If we dig the function rename_with.data.frame
it would be more evident
getAnywhere('rename_with.data.frame')
function (.data, .fn, .cols = everything(), ...)
{
.fn <- as_function(.fn)
cols <- tidyselect::eval_select(enquo(.cols), .data)
names <- names(.data)
names[cols] <- .fn(names[cols], ...)
names <- vec_as_names(names, repair = "check_unique")
set_names(.data, names)
}
i.e. the .fn
or the lambda function is applied on the column names. Thus, when we use var_label
, it require data.frame or vector and it fails
-added print statements in a modified function
rename_with_mod <- function (.data, .fn, .cols = everything(), ...)
{
cols <- tidyselect::eval_select(enquo(.cols), .data)
print("cols")
print(cols)
names <- names(.data)
print("names")
print(names)
.fn <- rlang::as_function(.fn)
print(names[cols])
.fn(names[cols], ...)
}
-Testing
# lambda function to return the column name
> df %>%
rename_with_mod(~ .x, .cols=var1:var3)
[1] "cols"
var1 var2 var3
1 2 3
[1] "names"
[1] "var1" "var2" "var3" "group_var" "other_var1" "other_var2"
[1] "var1" "var2" "var3"
[1] "var1" "var2" "var3"
# lambda function where we apply the var_label - returns NULL
> df %>%
rename_with_mod(~ var_label(.x), .cols=var1:var3)
[1] "cols"
var1 var2 var3
1 2 3
[1] "names"
[1] "var1" "var2" "var3" "group_var" "other_var1" "other_var2"
[1] "var1" "var2" "var3"
NULL
CodePudding user response:
You could also use the attributes directly:
colnames(data) <- sapply(data, function(x) attr(x, "label"))

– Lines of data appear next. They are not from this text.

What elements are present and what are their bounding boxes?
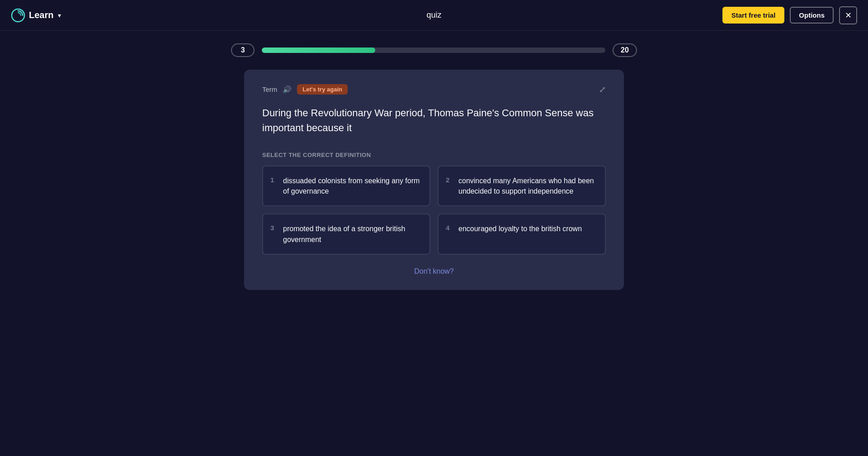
- option-2[interactable]: 2 convinced many Americans who had been …: [438, 166, 606, 206]
- option-1[interactable]: 1 dissuaded colonists from seeking any f…: [262, 166, 430, 206]
- option-2-text: convinced many Americans who had been un…: [458, 176, 596, 196]
- header-actions: Start free trial Options ✕: [722, 6, 857, 24]
- select-definition-label: Select the correct definition: [262, 152, 606, 158]
- close-button[interactable]: ✕: [839, 6, 857, 24]
- progress-total: 20: [613, 43, 637, 57]
- learn-nav[interactable]: Learn ▾: [11, 8, 61, 23]
- progress-current: 3: [231, 43, 255, 57]
- options-button[interactable]: Options: [790, 7, 834, 24]
- chevron-down-icon: ▾: [58, 12, 61, 19]
- expand-icon[interactable]: ⤢: [599, 85, 606, 95]
- quiz-container: Term 🔊 Let's try again ⤢ During the Revo…: [0, 70, 868, 290]
- progress-bar-fill: [262, 48, 375, 53]
- card-header-left: Term 🔊 Let's try again: [262, 84, 348, 95]
- start-trial-button[interactable]: Start free trial: [722, 7, 785, 24]
- progress-area: 3 20: [0, 31, 868, 70]
- try-again-badge: Let's try again: [297, 84, 348, 95]
- option-3-text: promoted the idea of a stronger british …: [283, 223, 420, 244]
- term-label: Term: [262, 86, 277, 93]
- card-header: Term 🔊 Let's try again ⤢: [262, 84, 606, 95]
- dont-know-link[interactable]: Don't know?: [262, 267, 606, 276]
- option-4[interactable]: 4 encouraged loyalty to the british crow…: [438, 214, 606, 254]
- logo-icon: [11, 8, 25, 23]
- option-3-number: 3: [270, 223, 277, 232]
- option-4-text: encouraged loyalty to the british crown: [458, 223, 582, 234]
- audio-icon[interactable]: 🔊: [283, 85, 292, 94]
- progress-bar: [262, 48, 605, 53]
- option-3[interactable]: 3 promoted the idea of a stronger britis…: [262, 214, 430, 254]
- option-1-number: 1: [270, 176, 277, 184]
- options-grid: 1 dissuaded colonists from seeking any f…: [262, 166, 606, 255]
- option-2-number: 2: [446, 176, 452, 184]
- option-1-text: dissuaded colonists from seeking any for…: [283, 176, 420, 196]
- option-4-number: 4: [446, 223, 452, 232]
- page-title: quiz: [426, 10, 441, 20]
- app-header: Learn ▾ quiz Start free trial Options ✕: [0, 0, 868, 31]
- question-text: During the Revolutionary War period, Tho…: [262, 105, 606, 135]
- quiz-card: Term 🔊 Let's try again ⤢ During the Revo…: [244, 70, 624, 290]
- learn-label: Learn: [29, 10, 53, 20]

Or if you prefer var_label
and rename_with
(beware though that there is no datamasking available here, thus data
, not .data
):
data |>
rename_with(function(x) sapply(x, function(y) var_label(data[[y]])))
Example with labelled haven
iris
data:
library(haven)
> path <- system.file("examples", "iris.dta", package = "haven")
> data <- read_dta(path)
> data
# A tibble: 150 × 5
sepallength sepalwidth petallength petalwidth species
<dbl> <dbl> <dbl> <dbl> <chr>
1 5.10 3.5 1.40 0.200 setosa
2 4.90 3 1.40 0.200 setosa
3 4.70 3.20 1.30 0.200 setosa
4 4.60 3.10 1.5 0.200 setosa
5 5 3.60 1.40 0.200 setosa
6 5.40 3.90 1.70 0.400 setosa
7 4.60 3.40 1.40 0.300 setosa
8 5 3.40 1.5 0.200 setosa
9 4.40 2.90 1.40 0.200 setosa
10 4.90 3.10 1.5 0.100 setosa
# … with 140 more rows
> colnames(data) <- sapply(data, function(x) attr(x, "label"))
> data
# A tibble: 150 × 5
Sepal.Length Sepal.Width Petal.Length Petal.Width Species
<dbl> <dbl> <dbl> <dbl> <chr>
1 5.10 3.5 1.40 0.200 setosa
2 4.90 3 1.40 0.200 setosa
3 4.70 3.20 1.30 0.200 setosa
4 4.60 3.10 1.5 0.200 setosa
5 5 3.60 1.40 0.200 setosa
6 5.40 3.90 1.70 0.400 setosa
7 4.60 3.40 1.40 0.300 setosa
8 5 3.40 1.5 0.200 setosa
9 4.40 2.90 1.40 0.200 setosa
10 4.90 3.10 1.5 0.100 setosa
# … with 140 more rows
Consider using janitor::make_clean_names
afterwards to make life easier for yourself.